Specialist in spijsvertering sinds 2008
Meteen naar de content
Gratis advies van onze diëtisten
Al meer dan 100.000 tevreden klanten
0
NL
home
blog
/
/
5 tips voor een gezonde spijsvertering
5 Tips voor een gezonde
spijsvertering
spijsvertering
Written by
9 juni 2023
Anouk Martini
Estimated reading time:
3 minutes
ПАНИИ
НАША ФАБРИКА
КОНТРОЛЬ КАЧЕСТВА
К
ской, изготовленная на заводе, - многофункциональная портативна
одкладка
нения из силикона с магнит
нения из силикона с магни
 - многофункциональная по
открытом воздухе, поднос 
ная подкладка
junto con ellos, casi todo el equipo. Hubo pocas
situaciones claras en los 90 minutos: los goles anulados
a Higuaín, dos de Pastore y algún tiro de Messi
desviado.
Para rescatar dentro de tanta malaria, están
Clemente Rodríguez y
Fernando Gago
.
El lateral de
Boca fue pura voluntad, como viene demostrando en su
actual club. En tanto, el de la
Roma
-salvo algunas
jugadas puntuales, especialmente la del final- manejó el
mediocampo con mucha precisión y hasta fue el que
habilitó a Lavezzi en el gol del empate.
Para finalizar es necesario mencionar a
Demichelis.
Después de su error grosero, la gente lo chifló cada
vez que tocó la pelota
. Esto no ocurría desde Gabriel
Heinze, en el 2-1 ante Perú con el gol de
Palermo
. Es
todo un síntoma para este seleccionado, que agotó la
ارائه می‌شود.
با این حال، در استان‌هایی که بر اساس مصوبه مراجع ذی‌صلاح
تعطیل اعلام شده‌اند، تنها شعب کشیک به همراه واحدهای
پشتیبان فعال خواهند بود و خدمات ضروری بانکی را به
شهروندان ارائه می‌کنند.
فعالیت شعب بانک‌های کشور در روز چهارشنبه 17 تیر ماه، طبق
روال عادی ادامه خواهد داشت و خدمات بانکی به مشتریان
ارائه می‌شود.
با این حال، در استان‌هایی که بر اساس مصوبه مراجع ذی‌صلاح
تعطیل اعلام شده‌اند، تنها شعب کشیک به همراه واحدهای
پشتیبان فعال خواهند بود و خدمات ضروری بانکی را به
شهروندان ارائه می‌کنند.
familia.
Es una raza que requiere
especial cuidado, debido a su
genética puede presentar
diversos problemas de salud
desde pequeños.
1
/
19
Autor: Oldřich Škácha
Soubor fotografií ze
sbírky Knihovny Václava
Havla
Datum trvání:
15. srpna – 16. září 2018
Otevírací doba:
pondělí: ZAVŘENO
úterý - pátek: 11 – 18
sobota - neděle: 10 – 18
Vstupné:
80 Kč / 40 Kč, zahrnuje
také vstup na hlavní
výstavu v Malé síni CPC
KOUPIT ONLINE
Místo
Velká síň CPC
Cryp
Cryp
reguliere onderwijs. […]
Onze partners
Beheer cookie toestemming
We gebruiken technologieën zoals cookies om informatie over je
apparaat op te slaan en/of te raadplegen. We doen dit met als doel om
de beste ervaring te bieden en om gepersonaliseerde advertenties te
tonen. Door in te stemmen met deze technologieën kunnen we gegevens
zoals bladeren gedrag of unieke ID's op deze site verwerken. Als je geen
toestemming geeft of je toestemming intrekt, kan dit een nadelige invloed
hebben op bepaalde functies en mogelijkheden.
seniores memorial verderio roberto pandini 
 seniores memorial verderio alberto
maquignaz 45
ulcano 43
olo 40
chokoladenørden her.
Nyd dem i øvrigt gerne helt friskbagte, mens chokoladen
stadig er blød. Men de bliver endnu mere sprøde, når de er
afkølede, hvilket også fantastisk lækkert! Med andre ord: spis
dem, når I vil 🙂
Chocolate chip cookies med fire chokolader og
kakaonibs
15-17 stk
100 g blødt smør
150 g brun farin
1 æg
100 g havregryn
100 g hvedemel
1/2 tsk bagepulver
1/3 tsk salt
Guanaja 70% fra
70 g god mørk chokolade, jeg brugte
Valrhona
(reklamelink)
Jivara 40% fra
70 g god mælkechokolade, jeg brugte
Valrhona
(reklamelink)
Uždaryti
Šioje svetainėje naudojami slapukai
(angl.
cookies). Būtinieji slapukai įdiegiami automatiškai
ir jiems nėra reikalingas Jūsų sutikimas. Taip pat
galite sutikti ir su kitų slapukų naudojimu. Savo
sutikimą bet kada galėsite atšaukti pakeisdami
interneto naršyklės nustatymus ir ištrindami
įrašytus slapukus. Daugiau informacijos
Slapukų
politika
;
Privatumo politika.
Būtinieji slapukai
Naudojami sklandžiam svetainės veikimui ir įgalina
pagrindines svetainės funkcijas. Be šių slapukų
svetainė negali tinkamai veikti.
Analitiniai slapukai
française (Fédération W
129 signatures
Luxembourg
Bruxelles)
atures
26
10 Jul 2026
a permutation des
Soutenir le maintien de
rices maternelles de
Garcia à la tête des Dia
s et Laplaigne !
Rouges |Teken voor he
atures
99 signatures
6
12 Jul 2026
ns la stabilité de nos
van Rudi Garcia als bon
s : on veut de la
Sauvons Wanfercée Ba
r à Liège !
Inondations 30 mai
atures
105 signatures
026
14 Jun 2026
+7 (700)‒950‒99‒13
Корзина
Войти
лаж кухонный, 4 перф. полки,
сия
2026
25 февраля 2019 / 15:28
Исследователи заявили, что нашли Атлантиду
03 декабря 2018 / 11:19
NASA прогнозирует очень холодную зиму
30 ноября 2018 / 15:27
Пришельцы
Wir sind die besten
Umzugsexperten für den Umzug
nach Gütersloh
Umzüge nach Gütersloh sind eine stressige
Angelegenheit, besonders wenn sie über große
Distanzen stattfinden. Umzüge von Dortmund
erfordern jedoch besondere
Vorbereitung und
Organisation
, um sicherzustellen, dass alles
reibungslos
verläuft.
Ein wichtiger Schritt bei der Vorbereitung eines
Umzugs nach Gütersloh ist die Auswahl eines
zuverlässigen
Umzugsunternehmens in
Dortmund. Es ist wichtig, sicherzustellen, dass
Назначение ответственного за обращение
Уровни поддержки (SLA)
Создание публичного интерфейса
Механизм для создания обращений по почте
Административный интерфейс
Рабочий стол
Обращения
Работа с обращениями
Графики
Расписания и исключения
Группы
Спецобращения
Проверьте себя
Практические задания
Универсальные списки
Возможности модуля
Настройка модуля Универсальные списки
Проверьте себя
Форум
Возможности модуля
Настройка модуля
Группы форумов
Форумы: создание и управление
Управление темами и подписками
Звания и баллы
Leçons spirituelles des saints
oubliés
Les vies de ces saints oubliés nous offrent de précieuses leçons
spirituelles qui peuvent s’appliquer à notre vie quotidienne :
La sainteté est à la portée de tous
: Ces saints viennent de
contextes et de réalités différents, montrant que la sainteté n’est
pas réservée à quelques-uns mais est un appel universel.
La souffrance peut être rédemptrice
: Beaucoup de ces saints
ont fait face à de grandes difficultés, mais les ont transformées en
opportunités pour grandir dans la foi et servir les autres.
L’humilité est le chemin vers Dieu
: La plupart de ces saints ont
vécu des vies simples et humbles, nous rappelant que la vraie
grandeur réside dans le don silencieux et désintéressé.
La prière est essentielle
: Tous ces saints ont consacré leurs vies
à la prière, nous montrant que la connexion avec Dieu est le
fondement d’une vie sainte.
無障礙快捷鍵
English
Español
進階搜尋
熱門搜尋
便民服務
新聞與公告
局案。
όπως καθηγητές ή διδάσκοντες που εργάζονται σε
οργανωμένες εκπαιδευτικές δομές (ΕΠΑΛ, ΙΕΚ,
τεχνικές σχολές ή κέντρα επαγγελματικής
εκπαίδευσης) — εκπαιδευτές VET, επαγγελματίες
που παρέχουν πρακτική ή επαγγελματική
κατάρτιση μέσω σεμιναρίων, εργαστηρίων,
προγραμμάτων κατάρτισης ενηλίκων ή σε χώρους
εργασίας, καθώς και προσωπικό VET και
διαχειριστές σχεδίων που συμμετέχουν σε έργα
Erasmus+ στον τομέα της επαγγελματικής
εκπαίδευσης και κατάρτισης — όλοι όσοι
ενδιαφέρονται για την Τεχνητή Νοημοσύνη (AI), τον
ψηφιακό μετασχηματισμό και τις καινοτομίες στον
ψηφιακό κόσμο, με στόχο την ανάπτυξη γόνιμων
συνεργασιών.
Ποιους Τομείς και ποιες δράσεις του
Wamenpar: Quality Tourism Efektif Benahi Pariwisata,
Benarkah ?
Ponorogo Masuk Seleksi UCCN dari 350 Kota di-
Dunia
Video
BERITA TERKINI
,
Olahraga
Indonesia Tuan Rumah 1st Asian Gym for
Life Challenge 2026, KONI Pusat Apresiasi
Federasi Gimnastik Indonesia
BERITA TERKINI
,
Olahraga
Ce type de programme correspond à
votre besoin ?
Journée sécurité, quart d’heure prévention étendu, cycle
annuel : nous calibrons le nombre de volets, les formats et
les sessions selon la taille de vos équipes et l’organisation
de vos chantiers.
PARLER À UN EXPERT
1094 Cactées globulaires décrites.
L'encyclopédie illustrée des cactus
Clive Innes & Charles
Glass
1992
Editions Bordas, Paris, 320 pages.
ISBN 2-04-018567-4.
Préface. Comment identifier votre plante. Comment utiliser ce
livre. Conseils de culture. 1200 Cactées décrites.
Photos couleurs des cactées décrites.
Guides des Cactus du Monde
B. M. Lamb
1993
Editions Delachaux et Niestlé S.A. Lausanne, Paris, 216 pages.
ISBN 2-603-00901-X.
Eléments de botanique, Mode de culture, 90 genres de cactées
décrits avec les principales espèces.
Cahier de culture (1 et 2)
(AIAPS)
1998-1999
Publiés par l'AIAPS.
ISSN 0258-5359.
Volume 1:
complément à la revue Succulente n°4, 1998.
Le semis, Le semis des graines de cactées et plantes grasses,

◆ **EXERCISE REQUIREMENTS**: Among the entries, find every line holding "technologieën" and return it.

◆ **RESULT OF THIS TASK**:
We gebruiken technologieën zoals cookies om informatie over je
tonen. Door in te stemmen met deze technologieën kunnen we gegevens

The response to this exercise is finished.